The lineup of new product rollouts was a bit less populated this year, compared to past AEA conventions, with 29 companies taking part in the rapid-fire pitch session that opened the show March 28.
Lined up third in the batting order, a much less expensive solution from Airtext, a Georgia-based company founded seven years ago by aviation entrepreneur and CEO David Gray. He started beefing up his parts inventory 14 months ago anticipating supply chain trouble, and he came to the annual avionics industry trade show ready to ship orders the same day on a range of devices that deliver satellite-based communication capabilities. Prices start at $4,950 for a portable unit that allows multiple users to send text messages wirelessly from a remote lakeside fishing camp or aboard any general aviation aircraft.
Gray said he “wasn’t smart enough to retire” after selling his last business and began working on products that enable pay-as-you transmit satellite messaging. “My customers asked for a low-cost way to have connectivity.”
Gray held a compact device in his hands as he detailed the capability of the portable LT version that connects to the Iridium satellite network (data plans start at $400 a year, with text messages billed at 5 cents each) from anywhere.

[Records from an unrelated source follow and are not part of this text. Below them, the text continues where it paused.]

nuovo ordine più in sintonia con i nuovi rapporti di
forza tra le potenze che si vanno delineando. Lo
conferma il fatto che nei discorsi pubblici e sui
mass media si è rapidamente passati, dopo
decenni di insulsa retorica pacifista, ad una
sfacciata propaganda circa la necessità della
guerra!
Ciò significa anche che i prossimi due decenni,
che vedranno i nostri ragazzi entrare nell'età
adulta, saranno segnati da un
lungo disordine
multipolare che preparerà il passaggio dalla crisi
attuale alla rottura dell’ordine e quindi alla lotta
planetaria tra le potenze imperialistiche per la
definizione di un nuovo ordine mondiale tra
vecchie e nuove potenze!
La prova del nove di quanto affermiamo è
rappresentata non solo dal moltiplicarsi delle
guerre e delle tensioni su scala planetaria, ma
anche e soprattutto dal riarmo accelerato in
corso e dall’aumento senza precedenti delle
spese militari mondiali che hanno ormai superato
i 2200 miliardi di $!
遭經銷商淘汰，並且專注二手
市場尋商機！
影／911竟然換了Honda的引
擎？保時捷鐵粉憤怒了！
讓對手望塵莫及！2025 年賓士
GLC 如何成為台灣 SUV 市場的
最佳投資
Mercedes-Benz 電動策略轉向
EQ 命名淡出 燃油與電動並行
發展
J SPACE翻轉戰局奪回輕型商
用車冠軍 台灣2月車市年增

"This is a $5,000 box that allows everybody on board the airplane to be able to text and receive messages," Gray said.
The device becomes a Bluetooth hotspot serving multiple users at once, and Gray said many users who reserve their texting for urgent messages pay little more than the $400 Iridium data plan, while the most frequent communicators wind up with a bill of around $2,500, still a fraction of competing options.

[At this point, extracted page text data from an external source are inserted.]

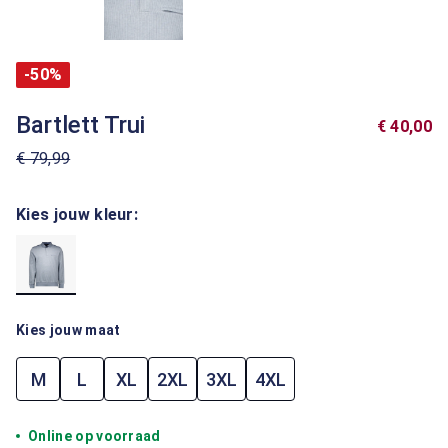
-50%
Bartlett Trui
€ 40,00
€ 79,99
Kies jouw kleur:
Kies jouw maat
M
L
XL
2XL
3XL
4XL
Online op voorraad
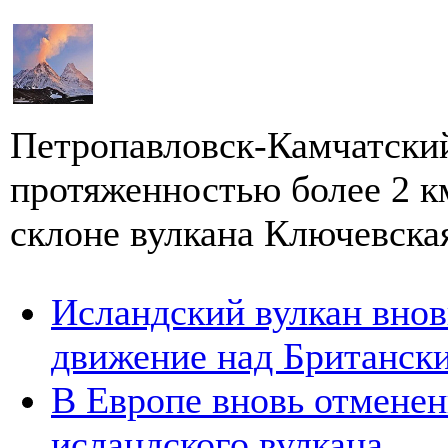
Петропавловск-Камчатский
протяженностью более 2 к
склоне вулкана Ключевская
Исландский вулкан внов
движение над Британск
В Европе вновь отменен
исландского вулкана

For prices ranging from $9,950 to $17,500, versions approved by the FAA for installation in aircraft starting with light piston twins up to large business jets can provide voice and email capability via the same Iridium network, with voice calls billed at $1.25 per minute.
The TX56A (10 watts, $4,090) and TX57A (16 watts, $4,997) both feature an LCD screen that can display a course deviation indicator as a backup for that instrument, and will complete the stack that also includes an audio panel and transponder. Trig supplies preconnected wiring harnesses to reduce the labor required for installation.

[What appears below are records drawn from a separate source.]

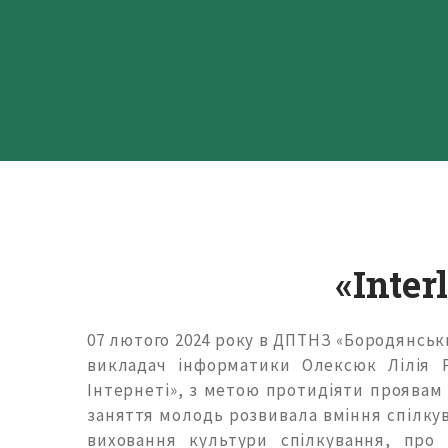
«Inter
07 лютого 2024 року в ДПТНЗ «Бородянсь
викладач інформатики Олексюк Лілія Ро
Інтернеті», з метою протидіяти проявам 
заняття молодь розвивала вміння спілкув
виховання культури спілкування, про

Mid-Continent Instruments and Avionics announced that the Flex Custom Function Display rolled out in 2021 as a blank canvas for shops seeking to build instruments to replace installed units that are obsolete and unavailable has been expanded to include five new instruments that are installation-ready, in the same 2-inch form factor that many older-model light jets and turboprops require. With prices ranging from $2,500 to $5,500, the Flex digital instrument line includes a counter drum encoding altimeter, airspeed indicator, GPS clock, and battery monitor, with an attitude indicator to follow in the fourth quarter (the pricing for that is yet to be announced).
Designed for Part 23 aircraft starting at 6,000 pounds and some Part 25 aircraft, the new Flex instruments cost about half as much as replacing a mechanical gauge of the same size, with dramatically enhanced capabilities, according to Matthew Harrah, who demonstrated the various functions at the Mid-Continent booth. The company also rolled out a few wireless charging options to keep mobile devices topped off in flight.
The last company to present during the new product session on March 28, ACR Electronics, announced new emergency locator transmitter solutions made for business jets: the ELT 4000S that runs on alkaline batteries (eliminating the hazardous material shipping and onboard fire containment required for lithium battery ELTs), and the crash-hardened ELT 5000 DT.
Around the corner, the ELT 345 caught the eye of a piston pilot interested in 406 MHz ELT options for smaller aircraft and available at a lower cost, and this one is available in three models ranging in price from $600 to $800.